Так она ограничивалась борделем и в Горниле никого к себе не пускала.
Нежку, Колючку, Метлу и всех остальных женщин, что приходили в зал и скрывались в комнатах, она просто игнорировала. Они ее раздражали, не давали спать по ночам. А спустя некоторое время, если сказать честно, Блажка их просто возненавидела. Возможно, потому что они были теми, кем она отказывалась быть, а возможно – потому что у них было то, чего не было у нее, а может, по обеим причинам сразу.
Как бы там ни было, когда она стала вождем, их всех переселили.
С тех пор, как не стало Горнила, отношения между ездоками и поселенцами изменились. У ездоков больше не было личных комнат, теперь они все ютились в доме винодела. Для большинства это означало, что им нужно проводить время с женщинами как-то иначе. Нежка, до того как ушла, продолжала бывать с Хорьком по-прежнему, невзирая на отсутствие стен, что вызывало многочисленные жалобы со стороны остальных. Блажка отказалась в это вмешиваться и велела им разбираться самим. У нее была светлица, и ей не нужно было больше думать о том, куда ее братья совали свои стручки.
Поэтому она и не знала о Метле и Дуболоме. Метла, как и Нежка, часто посещала Хорька в Горниле, чаще всего они приходили вдвоем. Блажка, если и задумывалась об этом, то попросту полагала, что это продолжалось до сих пор.
И это предположение, это сознательное невежество сделало ее пусть и нечаянно, но очень бессердечной.
– Долго? – спросила она.
– Еще с тех пор, как я не уходил, – ответил Овес.
Блажка оторвала голову от колышка.
– Мед. Найди Метлу. Передай ей, что копыто просит ее приготовить тело Дуба. Скажи ей… А, ладно. Я сама скажу. Вы, двое, сообщите ребятам, что пора собираться. Мы уйдем, как только сможем.

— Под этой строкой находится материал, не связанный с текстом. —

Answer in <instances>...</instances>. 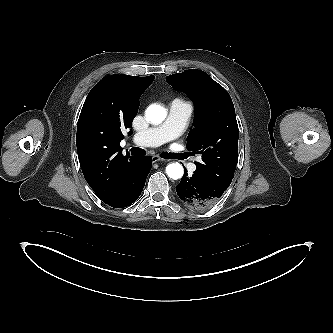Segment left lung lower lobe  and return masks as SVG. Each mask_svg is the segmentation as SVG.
I'll return each mask as SVG.
<instances>
[{
  "label": "left lung lower lobe",
  "instance_id": "left-lung-lower-lobe-1",
  "mask_svg": "<svg viewBox=\"0 0 333 333\" xmlns=\"http://www.w3.org/2000/svg\"><path fill=\"white\" fill-rule=\"evenodd\" d=\"M224 191L225 189L196 171L192 176H188L187 172H184L181 182L176 186V192L181 201L196 210L211 208Z\"/></svg>",
  "mask_w": 333,
  "mask_h": 333
}]
</instances>
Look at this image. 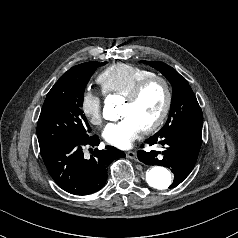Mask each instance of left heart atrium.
<instances>
[{"mask_svg": "<svg viewBox=\"0 0 238 238\" xmlns=\"http://www.w3.org/2000/svg\"><path fill=\"white\" fill-rule=\"evenodd\" d=\"M141 131L138 123L129 116L108 124L103 131L105 141L113 146L126 149L131 146Z\"/></svg>", "mask_w": 238, "mask_h": 238, "instance_id": "obj_1", "label": "left heart atrium"}]
</instances>
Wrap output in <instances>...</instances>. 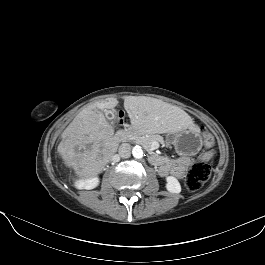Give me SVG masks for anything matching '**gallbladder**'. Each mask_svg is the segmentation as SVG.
Wrapping results in <instances>:
<instances>
[{"label":"gallbladder","mask_w":265,"mask_h":265,"mask_svg":"<svg viewBox=\"0 0 265 265\" xmlns=\"http://www.w3.org/2000/svg\"><path fill=\"white\" fill-rule=\"evenodd\" d=\"M106 116L108 117L109 120H112L113 117H114V113H113L112 111H108V112L106 113Z\"/></svg>","instance_id":"bac80fb5"}]
</instances>
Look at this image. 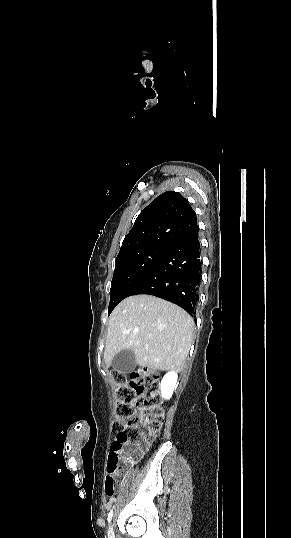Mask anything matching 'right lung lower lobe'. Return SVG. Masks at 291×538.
<instances>
[{
	"label": "right lung lower lobe",
	"instance_id": "obj_1",
	"mask_svg": "<svg viewBox=\"0 0 291 538\" xmlns=\"http://www.w3.org/2000/svg\"><path fill=\"white\" fill-rule=\"evenodd\" d=\"M200 250L198 233L171 247L136 285L130 296L154 295L194 315L201 283Z\"/></svg>",
	"mask_w": 291,
	"mask_h": 538
}]
</instances>
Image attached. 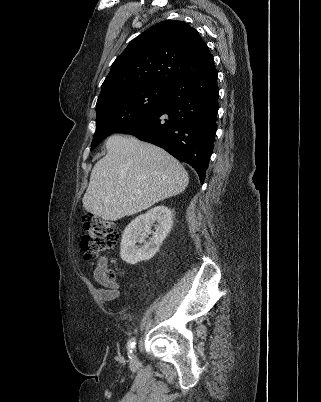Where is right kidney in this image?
<instances>
[{
    "instance_id": "1",
    "label": "right kidney",
    "mask_w": 321,
    "mask_h": 402,
    "mask_svg": "<svg viewBox=\"0 0 321 402\" xmlns=\"http://www.w3.org/2000/svg\"><path fill=\"white\" fill-rule=\"evenodd\" d=\"M155 222L157 224L152 238L148 242L144 241L151 231V224ZM172 226V212L163 205L156 206L147 213L137 216L123 232L120 248L121 259L131 265L151 259L170 233ZM138 242L143 245L138 247Z\"/></svg>"
}]
</instances>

Блажка направилась к приюту. Было поздно, поэтому она скользнула внутрь тихо, как долго практиковала еще девчонкой. У каждой из нянек была отдельная комната в задней части строения, рядом со спальней старших детей, но еще ближе была комната малышей. Колючка никогда не закрывала дверь, продолжая старую привычку Берил, но ее слух не был так же остер. Блажка до сих пор помнила первый раз, когда смогла пробраться к кровати незамеченной. Шакал с Овсом тогда уже были сопляками и жили в Горниле, из-за чего ее тренировки стали практически невозможными. Она не была уверена, что ей вправду удавалось оставаться незамеченной. Берил вполне могла просто спускать ей это с рук.
В эту же ночь ни одна подобная выходка не могла остаться без внимания, потому что в общей комнате кое-кто не спал.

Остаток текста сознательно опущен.